幼い頃から抱いているこの慕情を、もう抱えきれそうにない。
「名前ちゃん腹減ったやろ、何か食べた方がええよ。悟くんが任務行く前にえらい買い込んどったから何か食えそうなもんあるやろ」
「う、うん!ありがとう」
考え込んでしまっていた自分にはっとして、慌てて返事を返す。
直哉くんが私に対する態度はお兄ちゃんが私に対して向ける、年下の兄妹を可愛がる愛情に近い気がする。

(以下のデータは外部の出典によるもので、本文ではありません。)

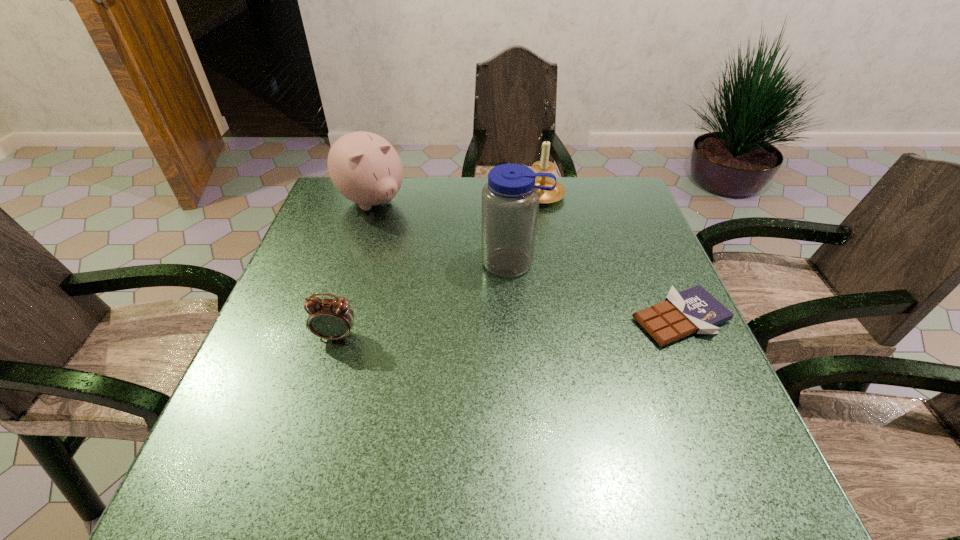 I want to click on free space on the desktop that is between the fourth tallest object and the shortest object and is positioned at the snout of the piggy bank, so click(503, 328).

Locate an element on the screen. Image resolution: width=960 pixels, height=540 pixels. vacant space on the desktop that is between the second shortest object and the shortest object and is positioned with a handle on the side of the candle holder is located at coordinates (473, 329).

Where is `vacant spot on the desktop that is between the fourth tallest object and the shortest object and is positioned with a carrying loop on the side of the third farthest object`? This screenshot has width=960, height=540. vacant spot on the desktop that is between the fourth tallest object and the shortest object and is positioned with a carrying loop on the side of the third farthest object is located at coordinates (496, 328). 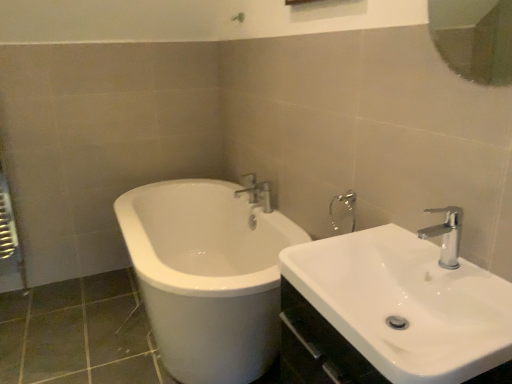 Question: Is chrome metallic faucet at upper right, the second tap positioned from the back, looking in the opposite direction of glossy glass mirror at upper right?

Choices:
 (A) yes
 (B) no

Answer: (B)

Question: From the image's perspective, would you say chrome metallic faucet at upper right, which ranks as the 1th tap in right-to-left order, is positioned over glossy glass mirror at upper right?

Choices:
 (A) no
 (B) yes

Answer: (A)

Question: Is glossy glass mirror at upper right completely or partially inside chrome metallic faucet at upper right, the second tap when ordered from left to right?

Choices:
 (A) no
 (B) yes

Answer: (A)

Question: Is chrome metallic faucet at upper right, the second tap positioned from the back, located outside glossy glass mirror at upper right?

Choices:
 (A) no
 (B) yes

Answer: (B)

Question: Considering the relative positions of chrome metallic faucet at upper right, which is counted as the 1th tap, starting from the front, and glossy glass mirror at upper right in the image provided, is chrome metallic faucet at upper right, which is counted as the 1th tap, starting from the front, to the left of glossy glass mirror at upper right from the viewer's perspective?

Choices:
 (A) no
 (B) yes

Answer: (B)

Question: Considering the relative sizes of chrome metallic faucet at upper right, the second tap positioned from the back, and glossy glass mirror at upper right in the image provided, is chrome metallic faucet at upper right, the second tap positioned from the back, thinner than glossy glass mirror at upper right?

Choices:
 (A) no
 (B) yes

Answer: (A)

Question: From a real-world perspective, is glossy glass mirror at upper right physically below white glossy sink at lower right?

Choices:
 (A) no
 (B) yes

Answer: (A)

Question: Can you confirm if glossy glass mirror at upper right is shorter than white glossy sink at lower right?

Choices:
 (A) yes
 (B) no

Answer: (B)

Question: Does glossy glass mirror at upper right have a smaller size compared to white glossy sink at lower right?

Choices:
 (A) no
 (B) yes

Answer: (B)

Question: Is glossy glass mirror at upper right turned away from white glossy sink at lower right?

Choices:
 (A) yes
 (B) no

Answer: (B)

Question: Does glossy glass mirror at upper right turn towards white glossy sink at lower right?

Choices:
 (A) yes
 (B) no

Answer: (B)

Question: Is there a large distance between glossy glass mirror at upper right and white glossy sink at lower right?

Choices:
 (A) yes
 (B) no

Answer: (A)

Question: Does white glossy sink at lower right appear on the right side of glossy glass mirror at upper right?

Choices:
 (A) no
 (B) yes

Answer: (A) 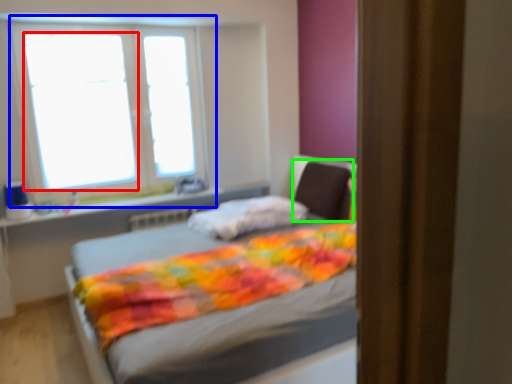 Question: Based on their relative distances, which object is nearer to window screen (highlighted by a red box)? Choose from window (highlighted by a blue box) and swivel chair (highlighted by a green box).

Choices:
 (A) window
 (B) swivel chair

Answer: (A) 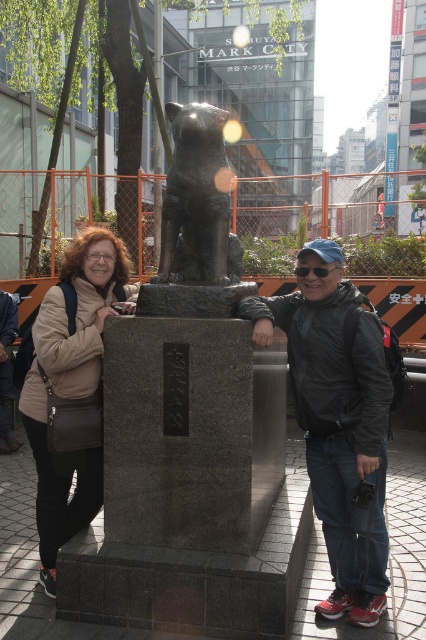 You are a photographer trying to capture a clear photo of the transparent plastic goggles at center without the matte black statue at center blocking it. Can you suggest a way to frame the shot so the statue isn

The matte black statue at center is taller than the transparent plastic goggles at center. To avoid the statue blocking the goggles, you can lower your camera angle so the statue appears below the goggles in the frame.

You are a tour guide leading a group to the Hachiko statue. A tourist asks if their bag can be placed between the matte brown leather bag at left and the black polished stone dog at center without touching either. The bag they have is 28 inches long. Can it fit?

The distance between the matte brown leather bag at left and the black polished stone dog at center is 30.17 inches. Since the tourist bag is 28 inches long, it can fit between them without touching either object.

従姉妹の真依ちゃんや真希ちゃんにすらどこかツンツンしている直哉くんが、私には何故か優しくしてくれていることに、何度も期待したけど…やっぱりそれでもその域を出ない気がして…。
でも。
「あぁ?悟くん菓子ばっかりやないか。こないなん病人に食わすなや」
冷蔵庫を開けた直哉くんがお兄ちゃんに悪態をつく。
それを見て、私はクスリと笑う。
いつか、必ずこの気持ちを伝えようと直哉くんの背中に誓った。
私の気持ち…そう、心にずっと灯る私の大切な温かい灯火。